Two classic methods zero-crossing based edge detection methods are Marr-Hildreth, and Canny. Marr-Hildreth, the older method, introduces the concept of edge detection with the following process: First, the image is convolved with the Laplacian of the Gaussian. Then to find the edges zero crossings are found in the filtered result. This approach can generate false edges, and depending on your dataset, Canny detection might be a better option. Canny edge detection works as follows: it also first starts with a Gaussian filter, and next, the image's intensity gradient is found. Then, with non-maximum suppresion and hysteresis thresholding the final detection of edges is done. Canny, despite its age, is still state-of-the-art. Not many other edge detectors perform significantly better without large drawbacks.

Figure 1. Canny edge detection applied to an image

## Strategy

The placement and projection of a virtual advertisement is based on a couple of aspects:

1. The 3D localization of the side lines of the game with respect to the arbitrarily chosen world coordinate system.
2. The position and orientation of the camera with respect to this world coordinate system.
3. The intrinsic parameters of the camera.

Since there were no specific calibration objects in the scene, the court lines of the field, and its known lengths, are used. In computer vision this falls under the umbrella of auto-calibration (self-calibration). See, for instance, Zhang et al. and Orghidan et al.

We chose some sample clips from tennis matches in which the (orthogonal) court lines were sufficiently visible during the panning, rotation, and zooming of the camera. Then, the lines were located using Canny edge detection.

A Hough transform is applied to the resulting binary edge map to obtain an accumulator transform matrix, including theta and rho values for the detected lines. Theta is the angle of that perpendicular vector in degrees ranging from -90 to 90 degrees. The peaks of the transform are then found, and the line segments are retrieved through the edge map and Hough output.

Gap filling and maximum length for line segments are implemented to restrict this selection. Lines are tracked across frames, and the parameters of the detected lines were then used to calibrate the camera. Using the calibration paramters we can then project a virtual banner near a court line. Figure 2 shows this line tracking and advertisement placement for the tennis video.

Figure 2. Line tracking and ad placement in a tennis match

We then applied this method to other videos, including one of a football match. Due to the larger variety in camera changes (zooming, large movements) in football matches versus tennis matches, this was a harder case. Figure 3 shows some results.

Figure 3. Visualization of placement of 8 banners. The edge map is shown on the left side, and the final image with banner projections is shown on the right side. The top four are vertical banners; the four placed on the field are horizontal banners angled at 60 degrees

## References

[1] Z. Zhang, "Camera Calibration", Emerging Topics in Computer Vision, G. Medioni and S. B. Kang, Eds., ed: Prentice Hall Professional Technical Reference, 2004, pp. 4-43.
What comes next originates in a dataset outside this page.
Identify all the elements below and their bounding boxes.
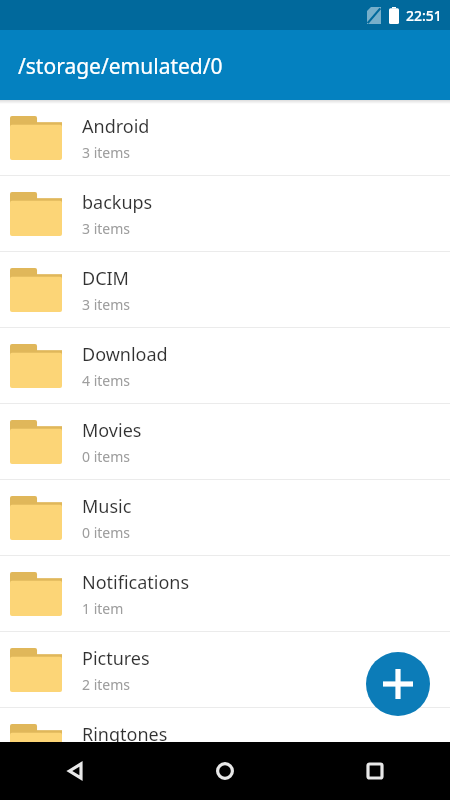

[2] R. Orghidan, J. Salvi, M. Gordan, and B. Orza, "Camera calibration using two or three vanishing points", Computer Science and Information Systems (FedCSIS), 2012 Federated Conference on, 2012, pp. 123-130.

[3] Beardsley, Paul, and David Murray. "Camera calibration using vanishing points." BMVC92. Springer London, 1992. 416-425.

[4] Canny, John. "A computational approach to edge detection." Pattern Analysis and Machine Intelligence, IEEE Transactions on 6 (1986): 679-698.

[5] Ding, Lijun, and Ardeshir Goshtasby. "On the Canny edge detector." Pattern Recognition 34.3 (2001): 721-725.

[6] Lv, Fengjun, Tao Zhao, and Ram Nevatia. "Self-calibration of a camera from video of a walking human." Pattern Recognition, 2002. Proceedings. 16th International Conference on. Vol. 1. IEEE, 2002.

[7] Marr, David, and Ellen Hildreth. "Theory of edge detection." Proceedings of the Royal Society of London B: Biological Sciences 207.1167 (1980): 187-217.

[8] Sharifi, Mohsen, Mahmoud Fathy, and Maryam Tayefeh Mahmoudi. "A classified and comparative study of edge detection algorithms." Information Technology: Coding and Computing, 2002. Proceedings. International Conference on. IEEE, 2002.